- THE RECORDS:
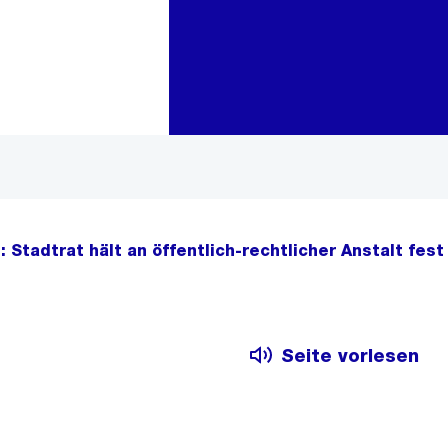
Zur Bereichsauswahl
Zum Inhalt
: Stadtrat hält an öffentlich-rechtlicher Anstalt fest
Seite vorlesen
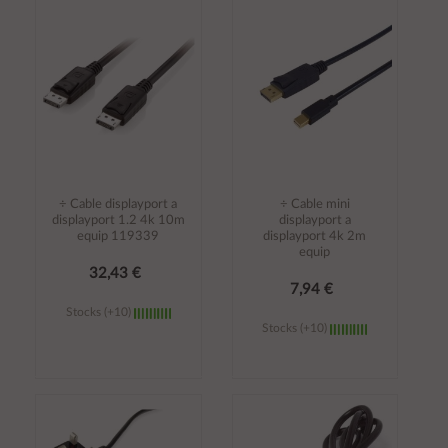
carrito
carrito
÷ Cable displayport a
÷ Cable mini
displayport 1.2 4k 10m
displayport a
equip 119339
displayport 4k 2m
equip
32,43 €
7,94 €
Stocks (+10)
Stocks (+10)
Añadir al
Añadir al
carrito
carrito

- THE PROBLEM: If the data includes images, omit them, and set down everything else exactly as above.

- PROBLEM SOLUTION:
Zur Bereichsauswahl
Zum Inhalt
: Stadtrat hält an öffentlich-rechtlicher Anstalt fest
Seite vorlesen
carrito
carrito
÷ Cable displayport a
÷ Cable mini
displayport 1.2 4k 10m
displayport a
equip 119339
displayport 4k 2m
equip
32,43 €
7,94 €
Stocks (+10)
Stocks (+10)
Añadir al
Añadir al
carrito
carrito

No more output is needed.